[INFORMATION PROVIDED Boundary: Start]

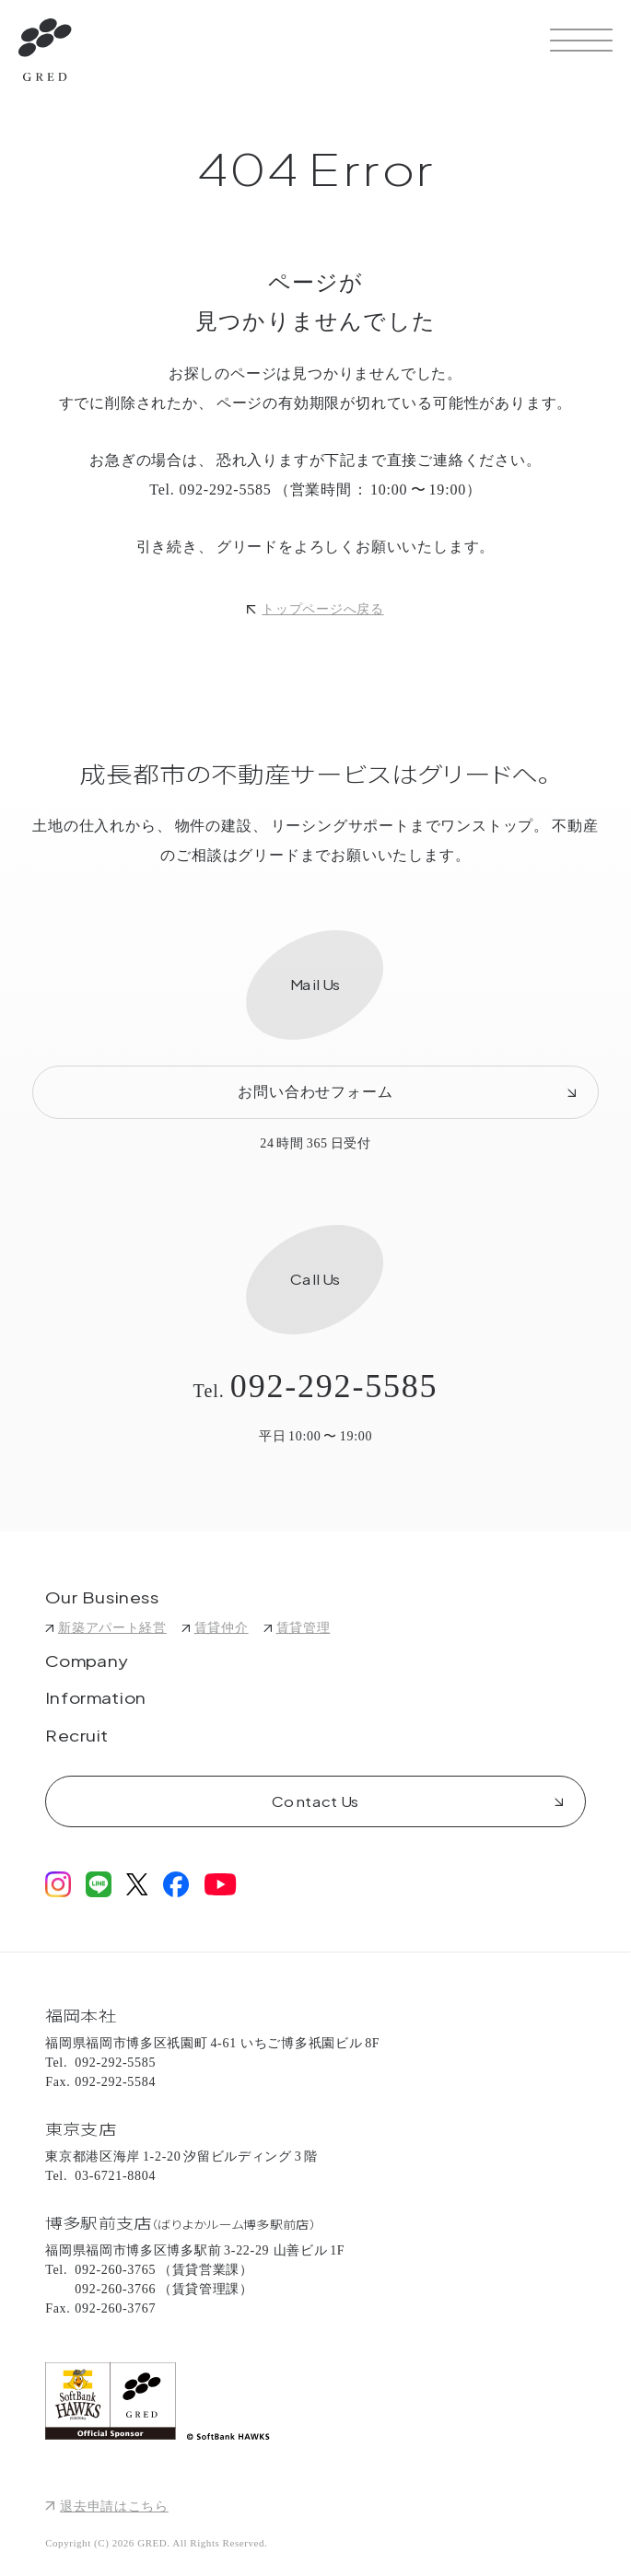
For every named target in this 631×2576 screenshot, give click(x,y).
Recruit (77, 1737)
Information (95, 1699)
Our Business (102, 1599)
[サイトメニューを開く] (581, 40)
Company (86, 1662)
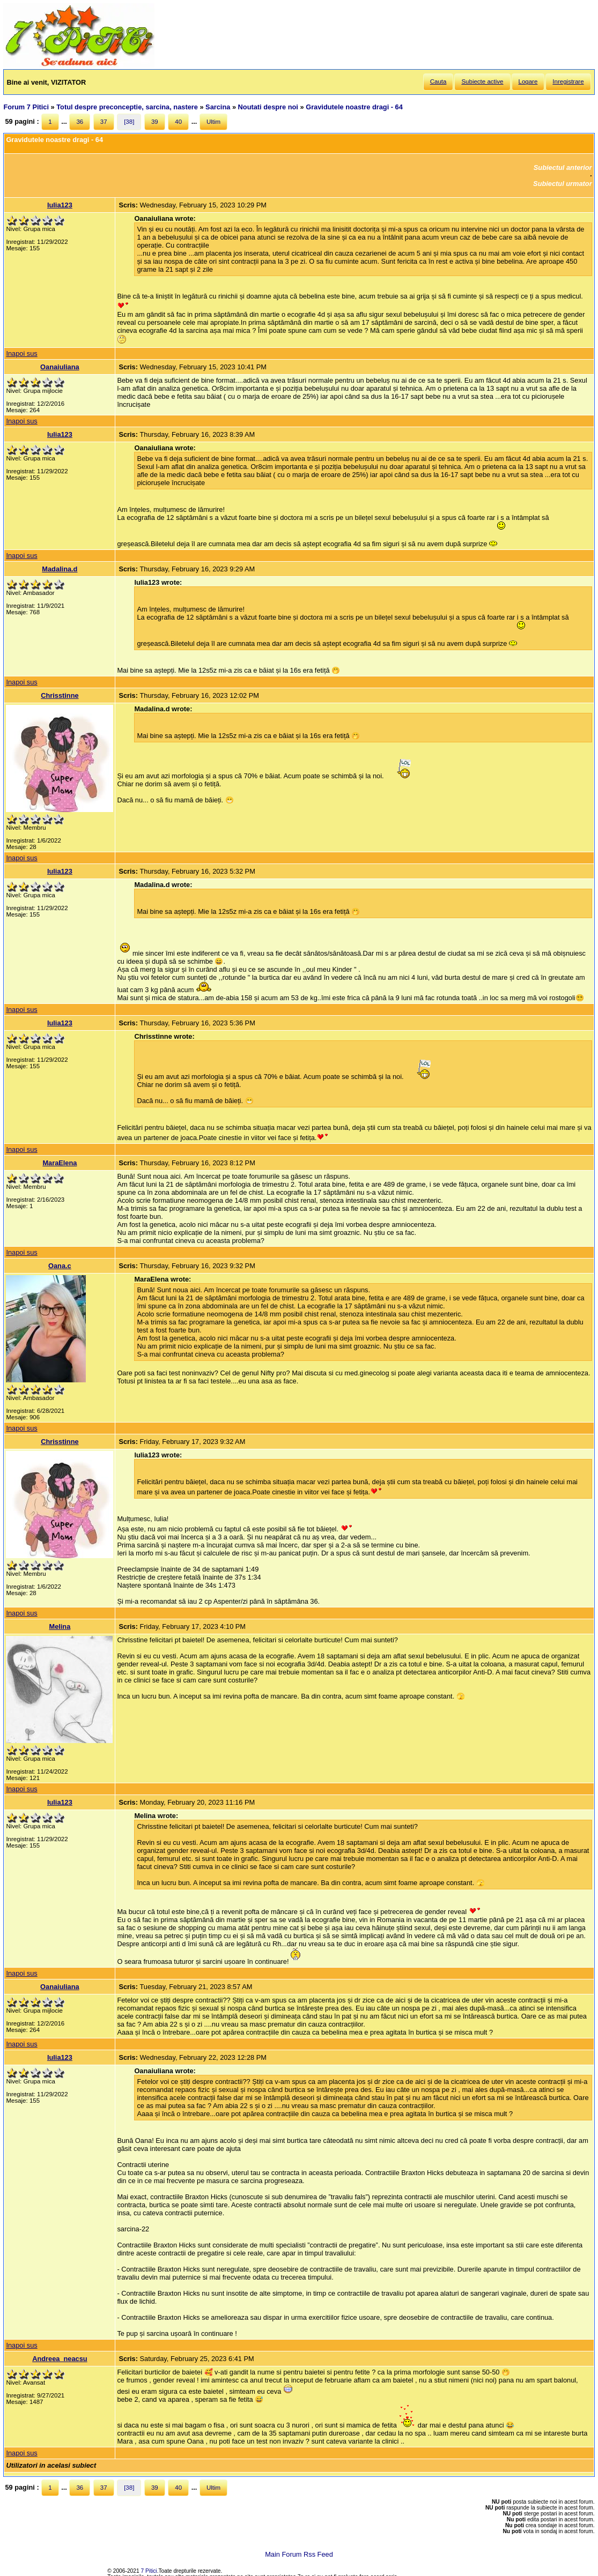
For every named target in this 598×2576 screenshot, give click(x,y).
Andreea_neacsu (59, 2359)
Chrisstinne (59, 695)
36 (79, 121)
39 (154, 121)
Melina (59, 1626)
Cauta (438, 81)
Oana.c (59, 1266)
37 (103, 121)
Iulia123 (59, 205)
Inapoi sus (21, 353)
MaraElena (59, 1163)
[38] (129, 121)
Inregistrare (568, 81)
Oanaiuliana (59, 367)
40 (178, 121)
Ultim (213, 121)
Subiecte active (482, 81)
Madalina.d (59, 569)
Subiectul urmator (562, 184)
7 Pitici (149, 2571)
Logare (528, 81)
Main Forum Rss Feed (299, 2554)
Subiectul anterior (563, 167)
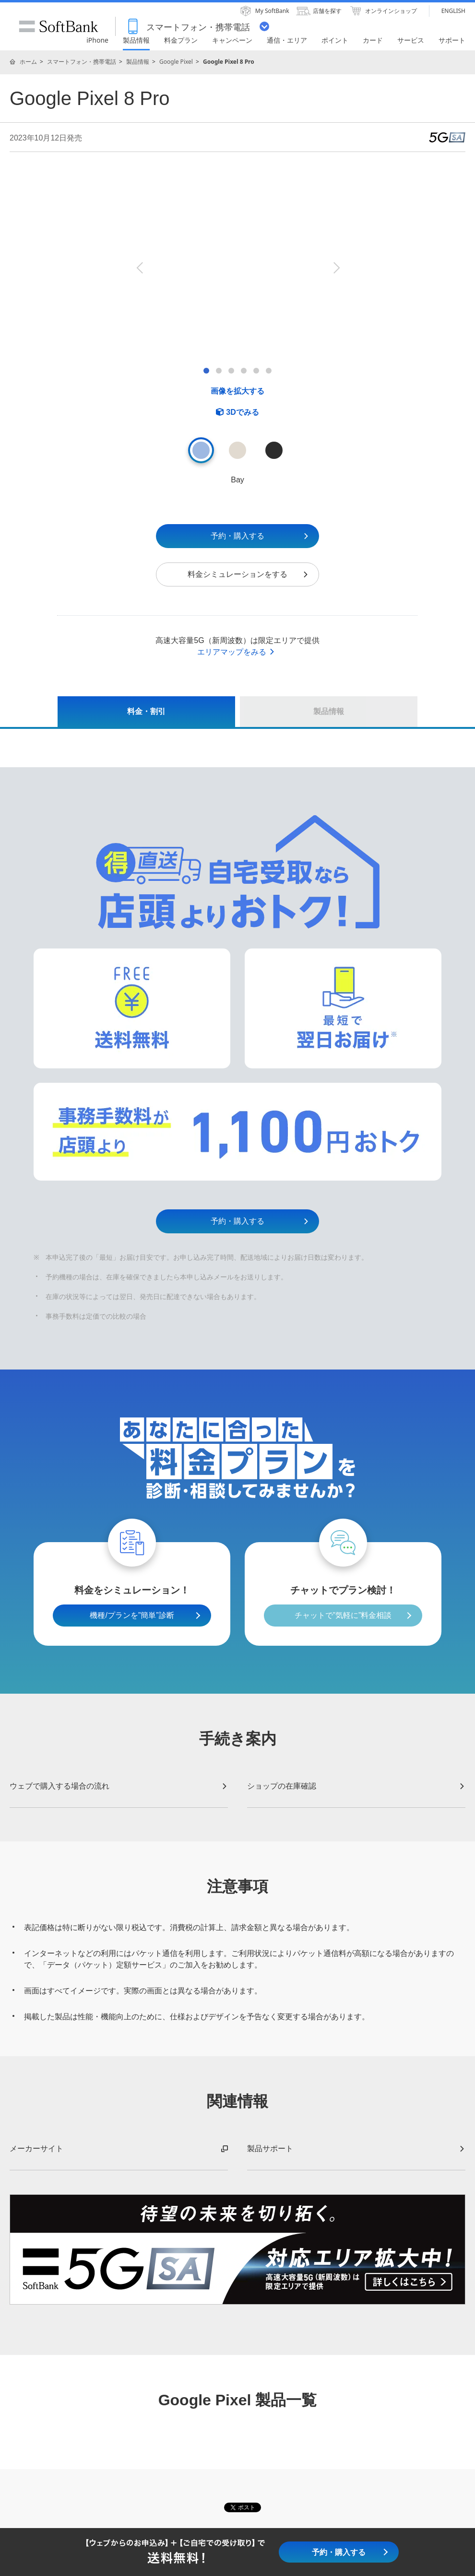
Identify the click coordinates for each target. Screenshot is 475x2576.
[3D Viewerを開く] (237, 412)
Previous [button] (139, 267)
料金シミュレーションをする (248, 574)
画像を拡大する (237, 391)
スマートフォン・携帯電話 (81, 62)
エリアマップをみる (236, 652)
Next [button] (336, 267)
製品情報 (137, 62)
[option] (238, 267)
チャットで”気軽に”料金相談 (343, 1615)
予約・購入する (260, 536)
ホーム (28, 62)
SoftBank (58, 26)
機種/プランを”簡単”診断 (132, 1615)
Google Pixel (176, 62)
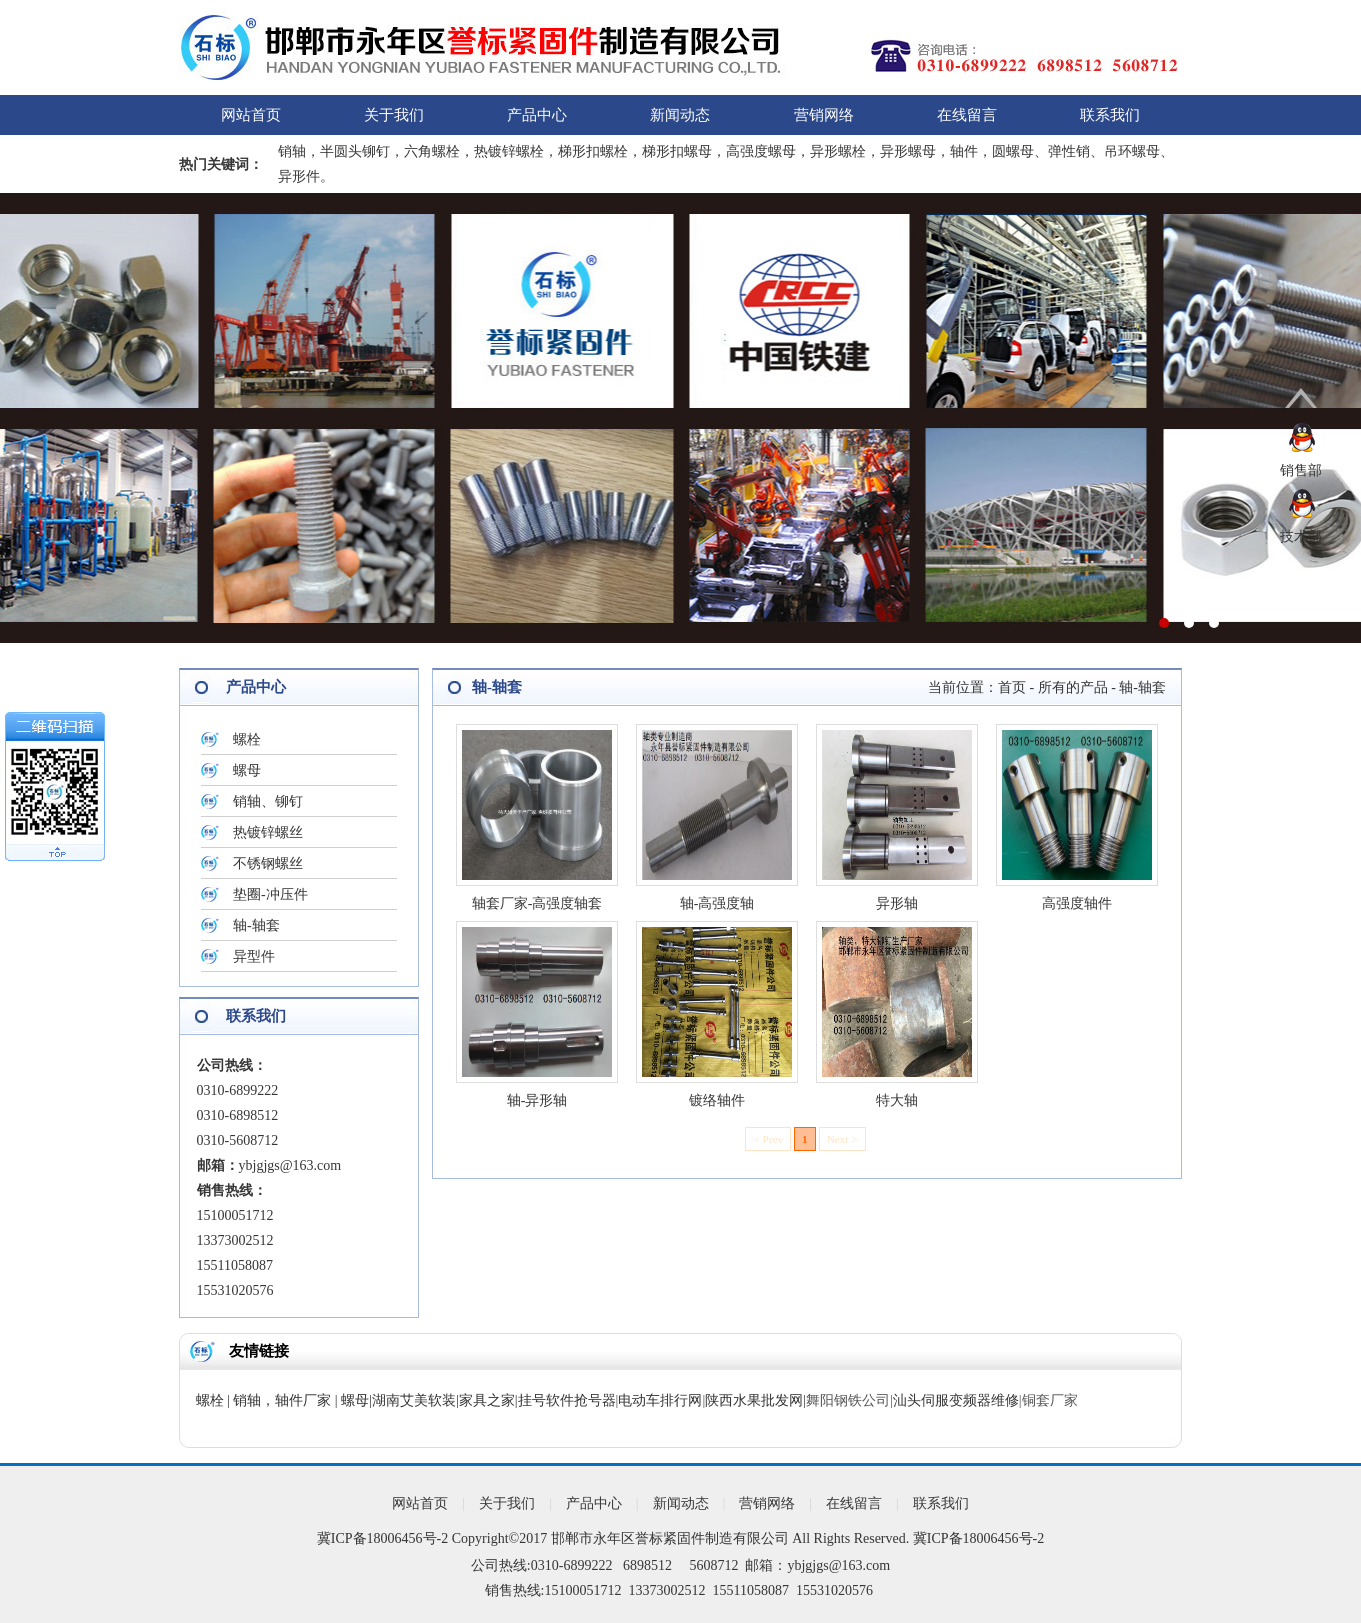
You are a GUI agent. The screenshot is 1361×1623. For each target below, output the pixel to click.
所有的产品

[INFORMATION PROVIDED Boundary: End]

TRY IT: Please keep the pictures out and reproduce the records above exactly.

WORKED SOLUTION:
For every named target in this 631×2576 screenshot, give click(x,y).
Recruit (77, 1737)
Information (95, 1699)
Our Business (102, 1599)
[サイトメニューを開く] (581, 40)
Company (86, 1662)
For every named target in this 598×2576 screenshot, give click(x,y).
Andreea_neacsu (59, 2359)
Chrisstinne (59, 695)
36 (79, 121)
39 (154, 121)
Melina (59, 1626)
Cauta (438, 81)
Oana.c (59, 1266)
37 (103, 121)
Iulia123 (59, 205)
Inapoi sus (21, 353)
MaraElena (59, 1163)
[38] (129, 121)
Inregistrare (568, 81)
Oanaiuliana (59, 367)
40 (178, 121)
Ultim (213, 121)
Subiecte active (482, 81)
Madalina.d (59, 569)
Subiectul urmator (562, 184)
7 Pitici (149, 2571)
Logare (528, 81)
Main Forum Rss Feed (299, 2554)
Subiectul anterior (563, 167)
Identify the click coordinates for each target. Screenshot is 475x2576.
[3D Viewerを開く] (237, 412)
Previous [button] (139, 267)
料金シミュレーションをする (248, 574)
画像を拡大する (237, 391)
スマートフォン・携帯電話 (81, 62)
エリアマップをみる (236, 652)
Next [button] (336, 267)
製品情報 (137, 62)
[option] (238, 267)
チャットで”気軽に”料金相談 (343, 1615)
予約・購入する (260, 536)
ホーム (28, 62)
SoftBank (58, 26)
機種/プランを”簡単”診断 (132, 1615)
Google Pixel (176, 62)
You are a GUI agent. The screenshot is 1361×1623. For each target below, output the pixel to click.
所有的产品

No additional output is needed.